Mas como? Ao nível técnico são desenvolvidas aplicações e integrações com o objetivo a tornar tudo isto possível. Sendo que a inteligência artificial desempenha um papel fundamental neste processo. Por exemplo:

  • Permite a leitura de dados sobre edifícios, no sentido da sua manutenção e do próprio funcionamento;
  • Instalações de sistemas de trânsito e segurança rodoviária, com o objetivo de melhorar trânsito urbano.
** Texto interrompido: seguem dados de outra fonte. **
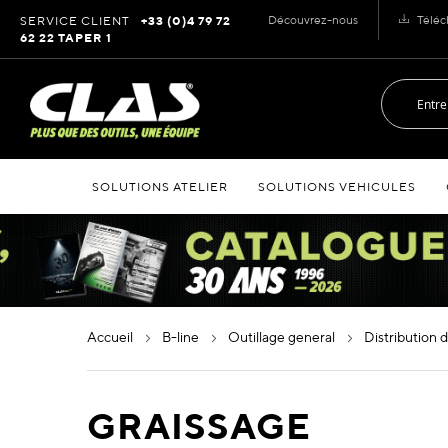
Allez
Découvrez-nous
Téléc
SERVICE CLIENT
+33 (0)4 79 72
au
62 22 TAPER 1
contenu
SOLUTIONS ATELIER
SOLUTIONS VEHICULES
accueil
b-line
outillage general
distribution
GRAISSAGE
Em 2020, a Zona Livre Tecnológica de Matosinhos realizou um teste neste sentido, com o desenvolvimento de um sensor para detetar infrações de estacionamento;
  • Gestão em tempo real de diferentes áreas da cidade para proteger os cidadãos, com sistema de vigilância.
  • Controlo de níveis de poluição, segundo parâmetros definidos, assim como gestão de resíduos, de forma a rastrear a reciclagem, e identificar o que pode ser reciclado na área;
  • Criação de uma rede de transportes elétrica, com soluções alternativas aos veículos automóveis.
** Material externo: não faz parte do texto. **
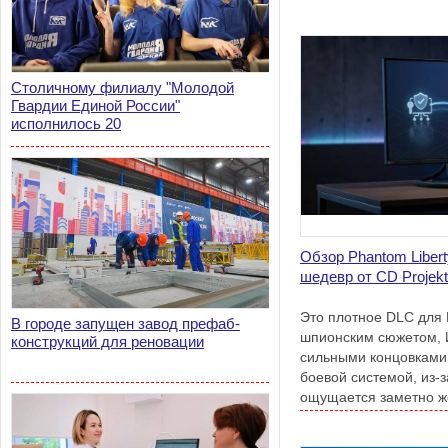
Столичному филиалу "Молодой
Гвардии Единой России"
исполнилось 20
Обзор Phantom Libert
шедевр от CD Projek
Это плотное DLC для 
В городе запущен завод префаб-
шпионским сюжетом, 
конструкций для реновации
сильными концовками
боевой системой, из-
ощущается заметно ж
Assim, a inteligência artificial acaba por ser o dominador comum em toda esta rede tecnológica. Ainda que existam outras tecnologias associadas, a IA é a que combina produtividade, otimização nos processos, e uma análise mais confiável de dados complexos que permite tudo isto funcionar.

Exemplos de smart cities

  • Singapura. Provavelmente o local do planeta mais evoluído tecnologicamente no mundo. Aqui foram implementadas algumas medidas, tais como: soluções inteligentes de controlo de trânsito; videovigilância inteligente para detetar atividades criminosas ou até mesmo sistemas de apoio médico para a população mais idosa.
  • Londres. Existem sensores de peso que, através de uma aplicação, alertam os utilizadores para a disponibilidade de lugares de estacionamento.
  • New York. Para agilizar o trânsito e indicar rotas alternativas, existem também sensores de alerta.
  • Chicago. Os seus semáforos, iluminação pública e caixotes do lixo estão todos ligados à Internet.
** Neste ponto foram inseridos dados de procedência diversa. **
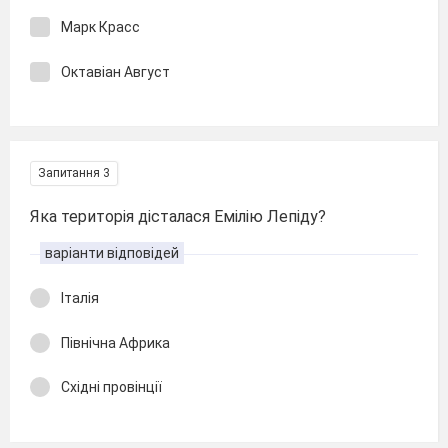
Марк Красс
Октавіан Август
Запитання 3
Яка територія дісталася Емілію Лепіду?
варіанти відповідей
Італія
Північна Африка
Східні провінції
Aplicação de inteligência artificial em outras áreas

Com efeito, não é só as cidades que ganham com a inteligência artificial. Existem outros setores que têm desenvolvido soluções para tornar a interação com utilizadores ainda mais imersiva. Por exemplo:

  • Chatbots, são desenvolvidos para aprimorar o apoio ao cliente, sendo ferramentas utilizadas em websites para esclarecer dúvidas imediatas sobre produtos/serviços;
  • Entretenimento online, no caso, as plataformas especializadas em poker online utilizam algoritmos e programação para tornar a experiência ainda mais real, permitindo aos utilizadores experimentar a modalidade em ambiente de treino, replicando a experiência de competição, com todas as opções da modalidade;
  • e-Commerce, atualmente já existem lojas de roupa que ajudam no comportamento de compra tendo em conta o que o utilizador procura, segundo os dados recolhidos pelos algoritmos;
  • Mundo automóvel, de forma a tornar a condução mais segura, as marcas desenvolveram guias inteligentes que atuam em situações de perigo ou então como ajuda ao condutor, caso este acione algum tipo de controlo. E depois, há o caso da Tesla com os seus carros com piloto automático, totalmente baseados e programados autonomamente.

Com efeito, se já não chegavam as inovações nas palmas das mãos com os smartphones, o facto de as próprias cidades terem este tipo de mais-valia, mostra que conforme a inteligência artificial se desenvolve, mais soluções citadinas podem ser encontradas ao virar da esquina.